What is Truth, Said Jesting Pilate

So perhaps it does matter after all, what the truth is, who is telling the truth and who is lying, who has it right and who is deceived, what pictures are authentic and what are fake. Is that possible? It looks that way. It looks as if in fact we do care whether on the one hand soldiers of a certain regiment did abuse Iraqi prisoners, or whether on the other hand someone faked up some pictures that purported to show that but in fact (being faked) did not, and gave said pictures to a large newspaper. You can see where it would make a difference. We can all think of other pictures that matter – pictures that we would be shocked, outraged, disoriented to discover had been faked. Pictures of famine victims, massacres, mass graves, rivers full of bodies; pictures from wars, genocides, prisons, crime scenes, riots. Pictures of perpetrators and victims, just as in the Daily Mirror pictures. We don’t want to be deceived about such pictures. We don’t want to get outraged and demand that something be done about a war crime or a violation of the Geneva Convention or an act of stupid brutality, if it didn’t happen. Do we. No. Nor do we want to fail to get outraged and demand something be done if war crimes or acts of brutality did happen and we are deceived about that. We don’t want a tour of Theresienstadt or a Potemkin village, thank you. We don’t want either one of those. We want the truth.

We don’t want a situated truth or a perspectival truth. We don’t want a community’s truth. We don’t want US truth and UK truth and Iraqi truth. We don’t want my truth and your truth and their truth. We want the truth, period. We don’t want the truth the army is happy with, and the one the government is happy with, and the one the newspapers are happy with, and the one the prisoners of war are happy with, and the one the voters are happy with.
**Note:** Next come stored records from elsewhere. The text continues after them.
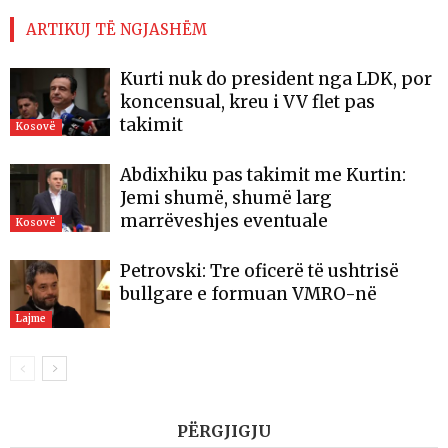
ARTIKUJ TË NGJASHËM
Kurti nuk do president nga LDK, por
koncensual, kreu i VV flet pas
takimit
Kosovë
Abdixhiku pas takimit me Kurtin:
Jemi shumë, shumë larg
marrëveshjes eventuale
Kosovë
Petrovski: Tre oficerë të ushtrisë
bullgare e formuan VMRO-në
Lajme
PËRGJIGJU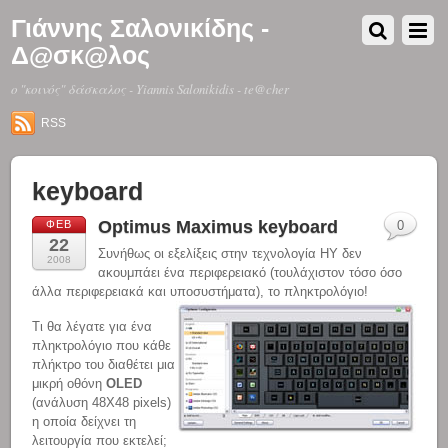
Γιάννης Σαλονικίδης -
Δ@σκ@λος
o "κοινός" δάσκαλος - Yiannis Salonikidis - te@cher
RSS
keyboard
Optimus Maximus keyboard
ΦΕΒ
0
22
Συνήθως οι εξελίξεις στην τεχνολογία ΗΥ δεν
2008
ακουμπάει ένα περιφερειακό (τουλάχιστον τόσο όσο
άλλα περιφερειακά και υποσυστήματα), το πληκτρολόγιο!
Τι θα λέγατε για ένα
πληκτρολόγιο που κάθε
πλήκτρο του διαθέτει μια
μικρή οθόνη
OLED
(ανάλυση 48Χ48 pixels)
η οποία δείχνει τη
λειτουργία που εκτελεί;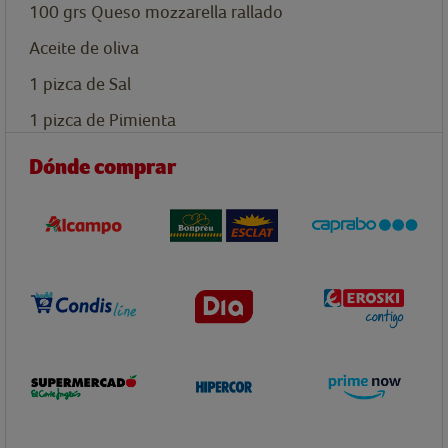
100
grs
Queso mozzarella rallado
Aceite de oliva
1
pizca
de Sal
1
pizca
de Pimienta
Dónde comprar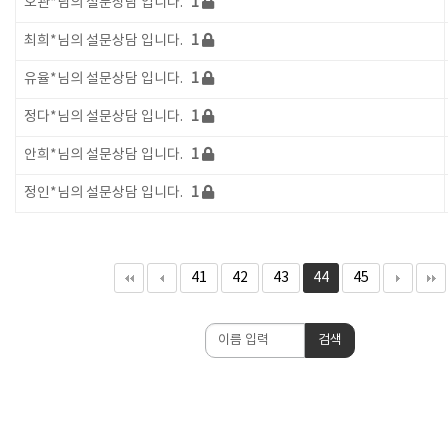
오관*님의 설문상담 입니다.
1
최희*님의 설문상담 입니다.
1
유율*님의 설문상담 입니다.
1
정다*님의 설문상담 입니다.
1
안희*님의 설문상담 입니다.
1
정인*님의 설문상담 입니다.
1
41
42
43
44
45
검
검색
색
Do we? I don’t think so. I think we want just the one. The single, general, universal, global, true-for-everyone truth about what did happen and what did not. That truth may or may not be available; that’s a separate issue. But we don’t look placidly at faked pictures and say ‘Well that was true for the people who made the pictures, no doubt, so that’s good enough.’ We don’t conclude that the pictures made something to talk about for a few days and that’s good enough. Sometimes playful irony about the truth just doesn’t butter any parsnips.